Exercise description >> Copy exactly the stretch of data below from the line with "Vậy tranh phong" through the line with "τον Απόλλωνα Καλαμαριάς, τη Σπάρτη και τον", including both of those lines.

Provided data >>
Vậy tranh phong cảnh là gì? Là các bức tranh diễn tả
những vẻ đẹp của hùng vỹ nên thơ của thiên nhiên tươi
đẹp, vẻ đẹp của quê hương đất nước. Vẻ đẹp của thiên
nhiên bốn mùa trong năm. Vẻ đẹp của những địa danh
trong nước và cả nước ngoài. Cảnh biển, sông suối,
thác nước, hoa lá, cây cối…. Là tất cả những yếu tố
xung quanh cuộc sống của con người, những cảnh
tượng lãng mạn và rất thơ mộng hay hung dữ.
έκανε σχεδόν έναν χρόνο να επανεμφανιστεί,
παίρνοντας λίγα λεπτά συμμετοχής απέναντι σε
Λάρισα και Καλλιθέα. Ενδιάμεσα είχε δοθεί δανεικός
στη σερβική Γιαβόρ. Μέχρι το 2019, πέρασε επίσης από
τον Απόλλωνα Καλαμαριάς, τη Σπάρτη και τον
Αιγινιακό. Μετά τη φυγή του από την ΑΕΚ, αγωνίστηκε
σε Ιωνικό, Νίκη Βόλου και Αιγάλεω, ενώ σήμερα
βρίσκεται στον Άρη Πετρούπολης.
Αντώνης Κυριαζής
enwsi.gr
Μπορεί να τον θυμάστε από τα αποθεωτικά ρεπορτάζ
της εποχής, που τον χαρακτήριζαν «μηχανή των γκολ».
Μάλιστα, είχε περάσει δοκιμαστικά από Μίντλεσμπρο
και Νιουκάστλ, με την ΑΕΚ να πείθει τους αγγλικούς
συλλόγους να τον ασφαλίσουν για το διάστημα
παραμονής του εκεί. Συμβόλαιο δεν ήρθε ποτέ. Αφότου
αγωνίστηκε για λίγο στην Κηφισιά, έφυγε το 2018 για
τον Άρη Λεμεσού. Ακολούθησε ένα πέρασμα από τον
--
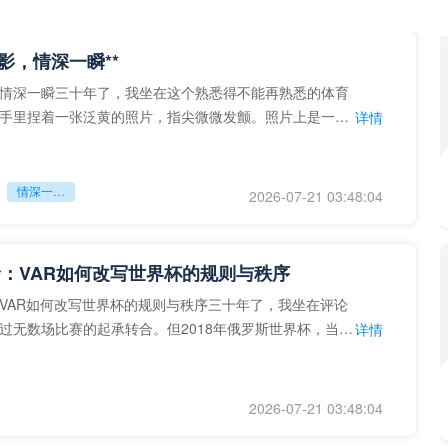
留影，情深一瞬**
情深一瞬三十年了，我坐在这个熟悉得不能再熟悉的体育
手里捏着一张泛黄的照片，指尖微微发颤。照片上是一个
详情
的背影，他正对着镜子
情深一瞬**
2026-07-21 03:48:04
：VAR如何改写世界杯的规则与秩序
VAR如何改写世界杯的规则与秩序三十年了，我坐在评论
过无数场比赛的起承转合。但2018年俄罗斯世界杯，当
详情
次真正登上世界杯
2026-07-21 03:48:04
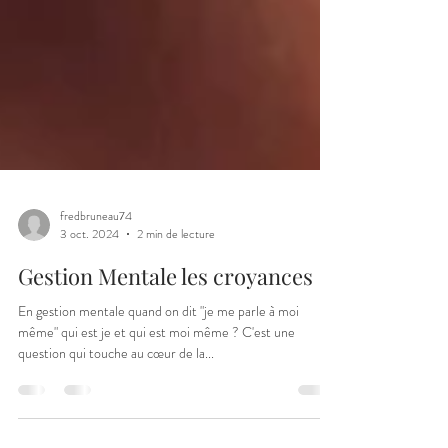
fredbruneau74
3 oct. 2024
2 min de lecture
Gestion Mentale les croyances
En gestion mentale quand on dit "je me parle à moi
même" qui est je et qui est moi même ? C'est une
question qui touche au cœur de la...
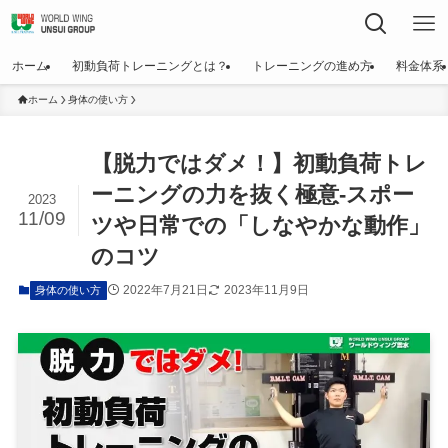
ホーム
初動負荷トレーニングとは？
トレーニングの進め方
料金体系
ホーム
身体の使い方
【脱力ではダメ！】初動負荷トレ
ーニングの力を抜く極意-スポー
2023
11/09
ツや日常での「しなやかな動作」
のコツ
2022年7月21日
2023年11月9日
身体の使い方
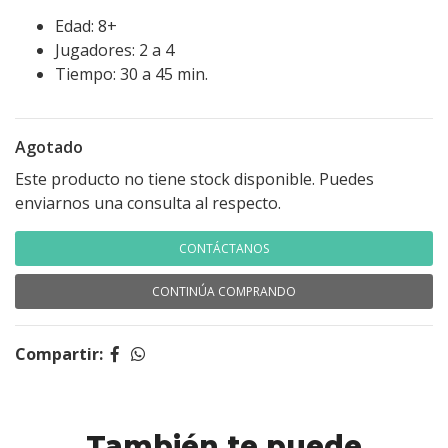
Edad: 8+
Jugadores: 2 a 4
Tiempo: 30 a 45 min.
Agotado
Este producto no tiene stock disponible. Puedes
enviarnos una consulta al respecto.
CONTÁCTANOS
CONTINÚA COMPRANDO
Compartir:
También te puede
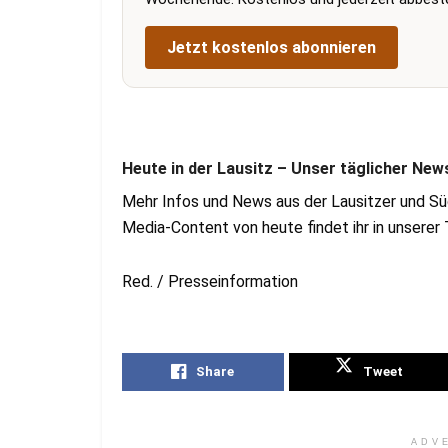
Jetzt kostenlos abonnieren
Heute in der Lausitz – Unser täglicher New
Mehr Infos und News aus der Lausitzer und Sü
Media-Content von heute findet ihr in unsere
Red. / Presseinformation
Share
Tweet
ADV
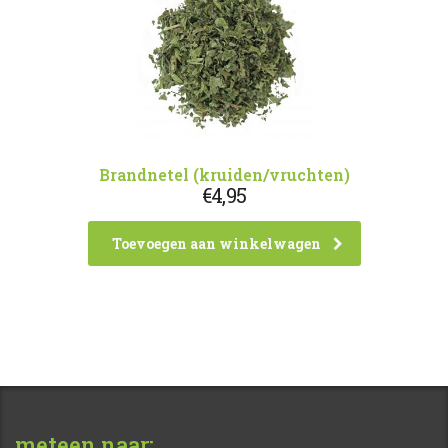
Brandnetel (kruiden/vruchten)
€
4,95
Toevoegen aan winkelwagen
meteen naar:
---
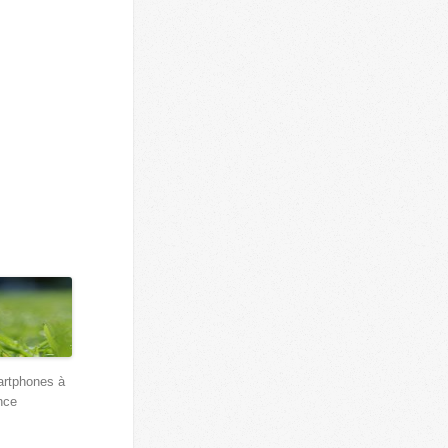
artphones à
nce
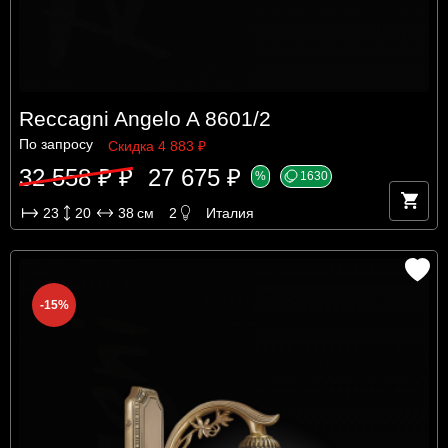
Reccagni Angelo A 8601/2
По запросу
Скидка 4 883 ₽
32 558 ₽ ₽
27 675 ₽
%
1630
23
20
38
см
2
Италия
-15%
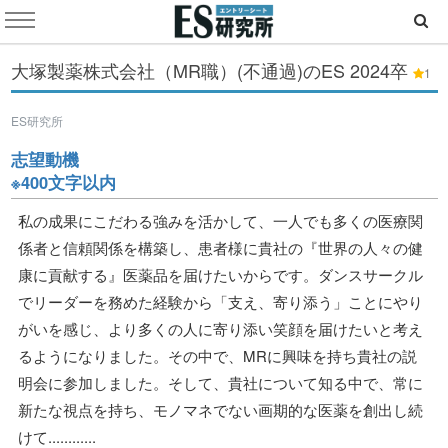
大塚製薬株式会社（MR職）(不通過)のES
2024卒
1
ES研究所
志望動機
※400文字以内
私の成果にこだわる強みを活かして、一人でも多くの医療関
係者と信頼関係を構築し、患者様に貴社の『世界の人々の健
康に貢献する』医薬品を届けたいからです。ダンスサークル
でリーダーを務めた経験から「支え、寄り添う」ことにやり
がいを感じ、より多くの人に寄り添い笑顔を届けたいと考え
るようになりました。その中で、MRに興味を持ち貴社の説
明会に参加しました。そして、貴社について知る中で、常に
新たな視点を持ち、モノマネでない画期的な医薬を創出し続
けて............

Response to this task >>
Vậy tranh phong cảnh là gì? Là các bức tranh diễn tả
những vẻ đẹp của hùng vỹ nên thơ của thiên nhiên tươi
đẹp, vẻ đẹp của quê hương đất nước. Vẻ đẹp của thiên
nhiên bốn mùa trong năm. Vẻ đẹp của những địa danh
trong nước và cả nước ngoài. Cảnh biển, sông suối,
thác nước, hoa lá, cây cối…. Là tất cả những yếu tố
xung quanh cuộc sống của con người, những cảnh
tượng lãng mạn và rất thơ mộng hay hung dữ.
έκανε σχεδόν έναν χρόνο να επανεμφανιστεί,
παίρνοντας λίγα λεπτά συμμετοχής απέναντι σε
Λάρισα και Καλλιθέα. Ενδιάμεσα είχε δοθεί δανεικός
στη σερβική Γιαβόρ. Μέχρι το 2019, πέρασε επίσης από
τον Απόλλωνα Καλαμαριάς, τη Σπάρτη και τον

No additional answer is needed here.